What can the pandemic-stricken world learn from Palestinians’ resilience?

Palestinian chefs prepare meals for the needy in a commercial kitchen
Palestinian cooks prepare food at a restaurant kitchen to be delivered to a centre where people returning from Israel and Egypt are quarantined as a precaution against the COVID-19 coronavirus pandemic, in Gaza City on May 5, 2020. (photo: Majdi Fathi / Nurphoto via Getty Images)
Palestinians have relied on mutual solidarity and support to overcome a long history of injustices and grief.

By Rana Nashashibi |  Truthout | May 10, 2020

With the spread of COVID-19, collective solidarity is on display across the occupied Palestinian territory.

As a Palestinian woman from Jerusalem and a mental health professional, I am both treating and experiencing the extensive impact and far-reaching ramifications of the COVID-19 pandemic.

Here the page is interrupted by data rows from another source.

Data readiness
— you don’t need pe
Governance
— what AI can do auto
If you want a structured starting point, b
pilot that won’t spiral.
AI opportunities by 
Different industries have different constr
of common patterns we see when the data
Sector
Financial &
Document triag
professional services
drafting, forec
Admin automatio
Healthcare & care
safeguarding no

Across the world, communities are dealing with the unbearable pain of death and serious illness, compounded by not being able to comfort or even mourn the victims. On a global scale, people are facing what for many are unprecedented restrictions on freedoms, insecurity and anxiety about the future.

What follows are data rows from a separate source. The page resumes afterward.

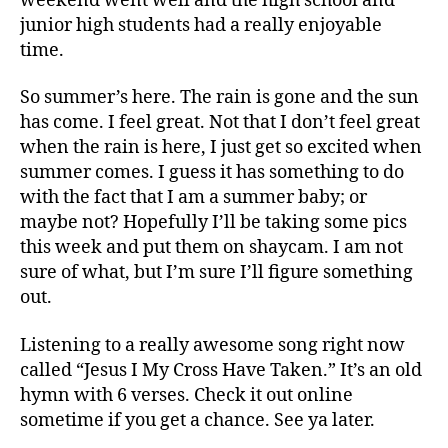
weekend went well and the high school and
junior high students had a really enjoyable
time.
So summer’s here. The rain is gone and the sun
has come. I feel great. Not that I don’t feel great
when the rain is here, I just get so excited when
summer comes. I guess it has something to do
with the fact that I am a summer baby; or
maybe not? Hopefully I’ll be taking some pics
this week and put them on shaycam. I am not
sure of what, but I’m sure I’ll figure something
out.
Listening to a really awesome song right now
called “Jesus I My Cross Have Taken.” It’s an old
hymn with 6 verses. Check it out online
sometime if you get a chance. See ya later.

In these testing times, I feel compelled to share our special, decades-long Palestinian caregivers’ experience with dispossession, displacement, denial of basic rights, uncertainty and visceral grief while still maintaining a sense of joy, beauty and finding collective responses that give us realistic hope.

While COVID-19 is forcing millions around the world to make impossible, unfair choices between maintaining their own safety and providing essential needs for their loved ones, this has also been a time of extraordinary courage, resilience and solidarity. Severely overstretched health care workers caring for increasing numbers of COVID-19 patients use ingenuity to overcome shortages of medical supplies, risking their own lives.

What has helped me and my colleagues most in facing multiple crises was mutual solidarity and support.